3. Der Fehler des Berufungsanwalts begründet kein Mitverschulden des Mandanten. Sein Regressanspruch gegen den erstinstanzlichen Bevollmächtigten ist daher nicht ausgeschlossen oder eingeschränkt.
4. Der nachbarrechtliche Ausgleichsanspruch entsprechend § 906 Abs. 2 S. 2 BGB besteht auch dann, wenn von einem Grundstück auf ein benachbartes Grundstück einwirkende Beeinträchtigungen zwar rechtswidrig sind und daher nicht, wie im gesetzlich geregelten Falle, geduldet werden müssen, der betroffene Eigentümer jedoch aus besonderen Gründen gehindert ist, solche Störungen gem. § 1004 Abs. 1 BGB zu unterbinden.
Normenkette
BGB § 254 Abs. 2 S. 2, §§ 276, 278, 675, 906, 909, 1004
Verfahrensgang
LG Mainz (Aktenzeichen 1 O 442/00) |
Tenor
1. Auf die Berufung des Klägers wird das Urteil der 1. Zivilkammer des LG Mainz vom 3.5.2001 geändert:
Die Klage ist dem Grunde nach gerechtfertigt.

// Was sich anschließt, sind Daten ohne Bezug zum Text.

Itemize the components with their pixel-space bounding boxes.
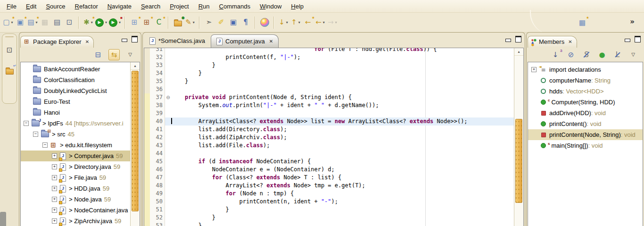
package-explorer-tab[interactable]: ⊞ Package Explorer ✕ bbox=[20, 36, 94, 48]
code-line[interactable]: 52 } bbox=[144, 214, 514, 222]
open-perspective-icon[interactable]: ▦★ bbox=[577, 17, 587, 29]
expander-plus-icon[interactable]: + bbox=[52, 197, 57, 202]
change-ruler[interactable] bbox=[144, 150, 150, 158]
line-number[interactable]: 31 bbox=[150, 48, 165, 53]
dropdown-arrow-icon[interactable]: ▾ bbox=[323, 20, 325, 25]
menu-item-search[interactable]: Search bbox=[136, 1, 165, 11]
hide-fields-icon[interactable]: ⊘ bbox=[566, 50, 576, 60]
dropdown-arrow-icon[interactable]: ▾ bbox=[298, 20, 300, 25]
open-type-icon[interactable]: ● bbox=[173, 17, 183, 29]
line-number[interactable]: 46 bbox=[150, 166, 165, 174]
scrollbar-thumb[interactable] bbox=[515, 119, 522, 203]
run-icon[interactable]: ▶▾ bbox=[95, 17, 107, 29]
tree-item[interactable]: +J> Directory.java59 bbox=[21, 161, 131, 172]
tree-item[interactable]: −J> IpdFs44 [https://svnserver.i bbox=[21, 118, 131, 129]
change-ruler[interactable] bbox=[144, 222, 150, 226]
mark-occurrences-icon[interactable]: ✐ bbox=[216, 17, 226, 29]
toolbar-overflow-icon[interactable]: » bbox=[627, 16, 637, 28]
code-line[interactable]: 36 bbox=[144, 85, 514, 93]
maximize-icon[interactable] bbox=[515, 36, 521, 42]
new-window-icon[interactable]: ▣★ bbox=[15, 17, 25, 29]
code-line[interactable]: 53 } bbox=[144, 222, 514, 226]
new-class-icon[interactable]: C★ bbox=[154, 17, 164, 29]
member-item[interactable]: computerName : String bbox=[528, 75, 643, 86]
open-view-icon[interactable]: ↵ bbox=[4, 65, 15, 77]
goto-marker-icon[interactable]: ➣ bbox=[204, 17, 214, 29]
member-item[interactable]: printContent() : void bbox=[528, 118, 643, 129]
change-ruler[interactable] bbox=[144, 158, 150, 166]
change-ruler[interactable] bbox=[144, 174, 150, 182]
line-number[interactable]: 43 bbox=[150, 142, 165, 150]
expander-minus-icon[interactable]: − bbox=[42, 142, 48, 148]
menu-item-project[interactable]: Project bbox=[165, 1, 193, 11]
code-line[interactable]: 44 bbox=[144, 150, 514, 158]
link-with-editor-icon[interactable]: ⇆ bbox=[108, 49, 120, 60]
change-ruler[interactable] bbox=[144, 190, 150, 198]
fold-collapse-icon[interactable]: ⊖ bbox=[165, 93, 171, 101]
close-icon[interactable]: ✕ bbox=[568, 39, 572, 44]
java-perspective-ball-icon[interactable] bbox=[259, 17, 270, 29]
line-number[interactable]: 45 bbox=[150, 158, 165, 166]
change-ruler[interactable] bbox=[144, 142, 150, 150]
code-line[interactable]: 31 for (File f : hdd.get(File.class)) { bbox=[144, 48, 514, 53]
menu-item-run[interactable]: Run bbox=[194, 1, 215, 11]
view-menu-icon[interactable]: ▽ bbox=[125, 50, 135, 60]
code-line[interactable]: 39 bbox=[144, 109, 514, 117]
next-annotation-icon[interactable]: ↓▾ bbox=[278, 17, 289, 29]
menu-item-navigate[interactable]: Navigate bbox=[103, 1, 136, 11]
scrollbar-thumb[interactable] bbox=[132, 71, 139, 211]
tree-item[interactable]: +J> HDD.java59 bbox=[21, 183, 131, 194]
code-line[interactable]: 37⊖ private void printContent(Node d, St… bbox=[144, 93, 514, 101]
change-ruler[interactable] bbox=[144, 117, 150, 126]
tree-item[interactable]: Euro-Test bbox=[21, 96, 131, 107]
line-number[interactable]: 38 bbox=[150, 101, 165, 109]
code-line[interactable]: 41 list.add(Directory.class); bbox=[144, 126, 514, 134]
line-number[interactable]: 41 bbox=[150, 126, 165, 134]
expander-plus-icon[interactable]: + bbox=[52, 175, 57, 180]
line-number[interactable]: 42 bbox=[150, 134, 165, 142]
tree-item[interactable]: −⊞> edu.kit.filesystem bbox=[21, 140, 131, 151]
show-source-of-element-icon[interactable]: ▣ bbox=[228, 17, 239, 29]
line-number[interactable]: 44 bbox=[150, 150, 165, 158]
line-number[interactable]: 34 bbox=[150, 69, 165, 77]
expander-plus-icon[interactable]: + bbox=[531, 67, 537, 72]
change-ruler[interactable] bbox=[144, 109, 150, 117]
change-ruler[interactable] bbox=[144, 85, 150, 93]
change-ruler[interactable] bbox=[144, 214, 150, 222]
editor-scrollbar[interactable]: ▴ bbox=[514, 48, 523, 226]
previous-annotation-icon[interactable]: ↑▾ bbox=[290, 17, 301, 29]
dropdown-arrow-icon[interactable]: ▾ bbox=[193, 20, 195, 25]
member-item[interactable]: hdds : Vector<HDD> bbox=[528, 86, 643, 97]
menu-item-source[interactable]: Source bbox=[41, 1, 70, 11]
members-tab[interactable]: ▪●▲● Members ✕ bbox=[528, 36, 577, 48]
change-ruler[interactable] bbox=[144, 48, 150, 53]
line-number[interactable]: 33 bbox=[150, 61, 165, 69]
save-icon[interactable]: ▦ bbox=[40, 17, 50, 29]
menu-item-file[interactable]: File bbox=[2, 1, 21, 11]
code-editor[interactable]: 31 for (File f : hdd.get(File.class)) {3… bbox=[144, 48, 514, 226]
change-ruler[interactable] bbox=[144, 77, 150, 85]
member-item[interactable]: smain(String[]) : void bbox=[528, 140, 643, 151]
tree-item[interactable]: ColorClassification bbox=[21, 75, 131, 85]
debug-icon[interactable]: ✱★▾ bbox=[83, 17, 93, 29]
hide-non-public-icon[interactable]: ● bbox=[597, 50, 607, 60]
members-list[interactable]: +≡◄import declarationscomputerName : Str… bbox=[528, 62, 643, 226]
menu-item-commands[interactable]: Commands bbox=[215, 1, 255, 11]
new-java-project-icon[interactable]: ⊞★ bbox=[129, 17, 140, 29]
code-line[interactable]: 50 printContent(n, ident + "-"); bbox=[144, 198, 514, 206]
change-ruler[interactable] bbox=[144, 126, 150, 134]
menu-item-edit[interactable]: Edit bbox=[21, 1, 41, 11]
code-line[interactable]: 34 } bbox=[144, 69, 514, 77]
line-number[interactable]: 35 bbox=[150, 77, 165, 85]
dropdown-arrow-icon[interactable]: ▾ bbox=[286, 20, 288, 25]
dropdown-arrow-icon[interactable]: ▾ bbox=[91, 20, 93, 25]
tree-item[interactable]: +J> Node.java59 bbox=[21, 194, 131, 205]
change-ruler[interactable] bbox=[144, 182, 150, 190]
code-line[interactable]: 33 } bbox=[144, 61, 514, 69]
expander-minus-icon[interactable]: − bbox=[24, 121, 29, 126]
line-number[interactable]: 40 bbox=[150, 117, 165, 126]
code-line[interactable]: 42 list.add(ZipArchiv.class); bbox=[144, 134, 514, 142]
line-number[interactable]: 49 bbox=[150, 190, 165, 198]
package-explorer-tree[interactable]: BankAccountReaderColorClassificationDoub… bbox=[21, 62, 131, 226]
drag-handle[interactable] bbox=[5, 36, 14, 37]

2. Zur Entscheidung über den Betrag des Anspruchs wird die Sache an das LG Mainz zurückverwiesen, das auch über die Kosten des Berufungsverfahrens zu entscheiden hat.
3. Die Revision wird nicht zugelassen.
Tatbestand
Der Kläger nimmt den beklagten Rechtsanwalt auf Schadensersatz wegen Schlechterfüllung eines Anwaltsvertrages in Anspruch. Der Beklagte war Prozessbevollmächtigter des Klägers in dem Rechtsstreit 1 O 486/99 LG Mainz, der sich erfolglos gegen Gregor B. richtete.

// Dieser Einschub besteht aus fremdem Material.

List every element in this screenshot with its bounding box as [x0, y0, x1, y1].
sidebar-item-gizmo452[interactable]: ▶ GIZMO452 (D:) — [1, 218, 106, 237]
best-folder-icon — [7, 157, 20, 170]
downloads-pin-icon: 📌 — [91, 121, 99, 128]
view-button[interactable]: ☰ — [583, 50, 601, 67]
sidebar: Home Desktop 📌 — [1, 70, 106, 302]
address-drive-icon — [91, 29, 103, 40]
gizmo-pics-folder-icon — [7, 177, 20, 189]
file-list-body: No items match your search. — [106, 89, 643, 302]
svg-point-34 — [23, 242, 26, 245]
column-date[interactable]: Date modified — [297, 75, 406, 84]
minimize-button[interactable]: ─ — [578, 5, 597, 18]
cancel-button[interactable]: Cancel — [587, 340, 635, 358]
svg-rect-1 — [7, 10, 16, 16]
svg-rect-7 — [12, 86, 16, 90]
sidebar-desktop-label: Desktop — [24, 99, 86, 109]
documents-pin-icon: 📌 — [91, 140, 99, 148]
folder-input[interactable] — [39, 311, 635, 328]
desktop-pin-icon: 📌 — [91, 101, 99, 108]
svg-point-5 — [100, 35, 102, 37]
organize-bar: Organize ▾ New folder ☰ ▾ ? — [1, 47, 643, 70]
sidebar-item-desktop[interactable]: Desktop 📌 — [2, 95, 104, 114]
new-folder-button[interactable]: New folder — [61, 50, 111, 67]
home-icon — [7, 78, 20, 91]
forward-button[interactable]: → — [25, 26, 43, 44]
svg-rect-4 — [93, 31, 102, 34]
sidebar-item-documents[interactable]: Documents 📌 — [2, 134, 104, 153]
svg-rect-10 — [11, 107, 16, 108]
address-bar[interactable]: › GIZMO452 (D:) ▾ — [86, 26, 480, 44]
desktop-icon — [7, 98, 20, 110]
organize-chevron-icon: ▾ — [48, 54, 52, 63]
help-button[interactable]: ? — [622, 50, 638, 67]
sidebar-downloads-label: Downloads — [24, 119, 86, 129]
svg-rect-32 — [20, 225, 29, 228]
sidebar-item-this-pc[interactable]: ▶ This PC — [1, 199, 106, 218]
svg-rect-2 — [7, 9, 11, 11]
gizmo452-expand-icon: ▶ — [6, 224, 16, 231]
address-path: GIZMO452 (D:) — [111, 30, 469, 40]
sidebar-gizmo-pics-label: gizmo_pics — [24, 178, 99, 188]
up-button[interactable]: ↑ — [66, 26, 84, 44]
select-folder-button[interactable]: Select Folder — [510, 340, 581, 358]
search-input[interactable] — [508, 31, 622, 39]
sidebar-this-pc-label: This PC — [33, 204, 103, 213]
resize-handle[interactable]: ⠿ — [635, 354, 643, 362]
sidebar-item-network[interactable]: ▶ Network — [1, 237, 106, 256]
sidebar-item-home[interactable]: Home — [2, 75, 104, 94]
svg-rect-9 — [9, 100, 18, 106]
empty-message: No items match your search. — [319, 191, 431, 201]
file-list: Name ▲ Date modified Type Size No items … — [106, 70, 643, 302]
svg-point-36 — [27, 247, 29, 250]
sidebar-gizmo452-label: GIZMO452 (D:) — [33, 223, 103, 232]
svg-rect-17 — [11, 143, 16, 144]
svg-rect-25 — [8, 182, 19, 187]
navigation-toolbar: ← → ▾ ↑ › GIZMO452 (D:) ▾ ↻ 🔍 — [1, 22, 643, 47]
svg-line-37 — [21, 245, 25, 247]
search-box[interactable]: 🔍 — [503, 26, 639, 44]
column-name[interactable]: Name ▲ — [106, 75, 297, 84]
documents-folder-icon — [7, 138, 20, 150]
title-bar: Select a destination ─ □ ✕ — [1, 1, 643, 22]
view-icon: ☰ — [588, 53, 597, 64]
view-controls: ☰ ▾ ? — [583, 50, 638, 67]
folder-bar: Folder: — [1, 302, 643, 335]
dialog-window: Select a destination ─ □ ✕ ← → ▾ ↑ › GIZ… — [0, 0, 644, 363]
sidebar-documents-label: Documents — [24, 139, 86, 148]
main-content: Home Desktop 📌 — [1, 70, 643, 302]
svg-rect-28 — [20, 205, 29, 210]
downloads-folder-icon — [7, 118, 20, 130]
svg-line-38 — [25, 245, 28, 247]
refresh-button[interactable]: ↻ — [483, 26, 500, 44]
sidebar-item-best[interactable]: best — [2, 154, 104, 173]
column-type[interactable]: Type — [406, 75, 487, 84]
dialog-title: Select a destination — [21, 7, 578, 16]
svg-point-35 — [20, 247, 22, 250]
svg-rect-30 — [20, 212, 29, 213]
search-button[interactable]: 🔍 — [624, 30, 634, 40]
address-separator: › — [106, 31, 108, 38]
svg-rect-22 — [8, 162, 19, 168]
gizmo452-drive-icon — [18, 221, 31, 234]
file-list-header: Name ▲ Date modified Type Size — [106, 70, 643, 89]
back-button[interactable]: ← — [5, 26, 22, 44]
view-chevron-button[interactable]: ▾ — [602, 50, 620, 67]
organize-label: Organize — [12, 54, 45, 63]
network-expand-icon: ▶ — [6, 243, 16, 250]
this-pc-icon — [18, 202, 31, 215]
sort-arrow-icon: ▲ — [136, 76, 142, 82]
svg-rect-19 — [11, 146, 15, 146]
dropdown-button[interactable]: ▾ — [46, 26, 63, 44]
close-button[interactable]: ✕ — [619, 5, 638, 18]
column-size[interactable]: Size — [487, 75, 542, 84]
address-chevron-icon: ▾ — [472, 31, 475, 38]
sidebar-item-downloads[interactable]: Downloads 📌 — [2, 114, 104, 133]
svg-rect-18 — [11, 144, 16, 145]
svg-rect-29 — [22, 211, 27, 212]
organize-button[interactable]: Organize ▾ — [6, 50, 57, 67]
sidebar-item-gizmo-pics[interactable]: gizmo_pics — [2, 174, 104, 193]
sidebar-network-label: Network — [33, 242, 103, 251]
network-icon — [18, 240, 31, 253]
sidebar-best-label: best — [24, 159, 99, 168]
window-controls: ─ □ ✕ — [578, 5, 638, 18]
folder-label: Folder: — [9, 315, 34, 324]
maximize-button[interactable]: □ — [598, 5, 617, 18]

Diesem Verfahren lag folgender Sachverhalt zugrunde:
Der Kläger ist Eigentümer eines bebauten Grundstücks. Der Eigentümer des Nachbargrundstücks veräußerte seine unbebaute Parzelle durch Vertrag vom 16.4.1994 an Gregor B. Dieser nahm das Grundstück in Besitz. Im Mai/Juni 1994 wurde eine Baugrube für das auf dem Grundstück zu errichtende Gebäude ausgehoben. Die Ausschachtungsarbeiten erfolgten in einem Abstand von lediglich 15 Zentimetern entlang der Grenze zum Grundstück des Klägers. Im Herbst 1994 traten am Haus des Klägers Risse auf, die er auf die Ausschachtungsarbeiten zurückführt.

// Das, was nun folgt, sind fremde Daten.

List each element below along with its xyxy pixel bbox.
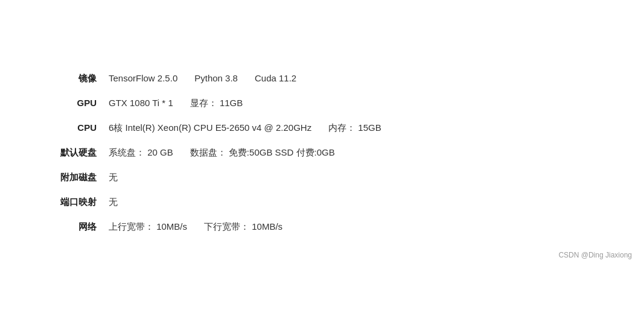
- value-item-extra-disk-0: 无: [109, 172, 118, 182]
- info-container: 镜像TensorFlow 2.5.0Python 3.8Cuda 11.2GPU…: [0, 55, 644, 264]
- value-extra-disk: 无: [109, 172, 135, 183]
- label-cpu: CPU: [36, 122, 97, 133]
- label-port-mapping: 端口映射: [36, 197, 97, 208]
- value-item-port-mapping-0: 无: [109, 197, 118, 207]
- label-extra-disk: 附加磁盘: [36, 172, 97, 183]
- watermark: CSDN @Ding Jiaxiong: [558, 251, 632, 259]
- row-network: 网络上行宽带： 10MB/s下行宽带： 10MB/s: [36, 221, 608, 233]
- value-item-gpu-0: GTX 1080 Ti * 1: [109, 98, 173, 108]
- label-mirror: 镜像: [36, 73, 97, 84]
- value-cpu: 6核 Intel(R) Xeon(R) CPU E5-2650 v4 @ 2.2…: [109, 122, 398, 134]
- row-default-disk: 默认硬盘系统盘： 20 GB数据盘： 免费:50GB SSD 付费:0GB: [36, 147, 608, 159]
- label-gpu: GPU: [36, 98, 97, 108]
- row-gpu: GPUGTX 1080 Ti * 1显存： 11GB: [36, 98, 608, 109]
- value-item-network-0: 上行宽带： 10MB/s: [109, 221, 187, 232]
- value-mirror: TensorFlow 2.5.0Python 3.8Cuda 11.2: [109, 73, 313, 83]
- row-mirror: 镜像TensorFlow 2.5.0Python 3.8Cuda 11.2: [36, 73, 608, 84]
- value-network: 上行宽带： 10MB/s下行宽带： 10MB/s: [109, 221, 299, 233]
- value-item-mirror-0: TensorFlow 2.5.0: [109, 73, 177, 83]
- value-item-network-1: 下行宽带： 10MB/s: [204, 221, 282, 232]
- value-item-cpu-1: 内存： 15GB: [328, 122, 381, 133]
- label-network: 网络: [36, 221, 97, 233]
- row-port-mapping: 端口映射无: [36, 197, 608, 208]
- value-item-mirror-2: Cuda 11.2: [255, 73, 296, 83]
- row-extra-disk: 附加磁盘无: [36, 172, 608, 183]
- value-item-cpu-0: 6核 Intel(R) Xeon(R) CPU E5-2650 v4 @ 2.2…: [109, 122, 311, 133]
- value-item-default-disk-1: 数据盘： 免费:50GB SSD 付费:0GB: [190, 147, 335, 157]
- label-default-disk: 默认硬盘: [36, 147, 97, 159]
- value-default-disk: 系统盘： 20 GB数据盘： 免费:50GB SSD 付费:0GB: [109, 147, 352, 159]
- row-cpu: CPU6核 Intel(R) Xeon(R) CPU E5-2650 v4 @ …: [36, 122, 608, 134]
- value-item-default-disk-0: 系统盘： 20 GB: [109, 147, 173, 157]
- value-gpu: GTX 1080 Ti * 1显存： 11GB: [109, 98, 260, 109]
- value-item-mirror-1: Python 3.8: [194, 73, 238, 83]
- value-port-mapping: 无: [109, 197, 135, 208]
- value-item-gpu-1: 显存： 11GB: [190, 98, 243, 108]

1995 strengte der Kläger – vertreten durch den Beklagten des vorliegenden Rechtsstreits – ein selbstständiges Beweisverfahren an, das sich jedoch nicht gegen Gregor B., sondern gegen die Baufirma und den Architekten richtete. Eine gegen diese Beteiligten 1996 erhobene Klage war zwar erfolgreich, Vollstreckungsversuche des Klägers verliefen jedoch ergebnislos.
Daher erhob der Kläger im August 1998 – vertreten durch den Beklagten des vorliegenden Verfahrens – Klage gegen Gregor B., dem er vorwarf, die Anweisung erteilt zu haben, derart nah an der Grundstücksgrenze auszuschachten. Der Kläger begehrte 11.000 DM nebst Zinsen.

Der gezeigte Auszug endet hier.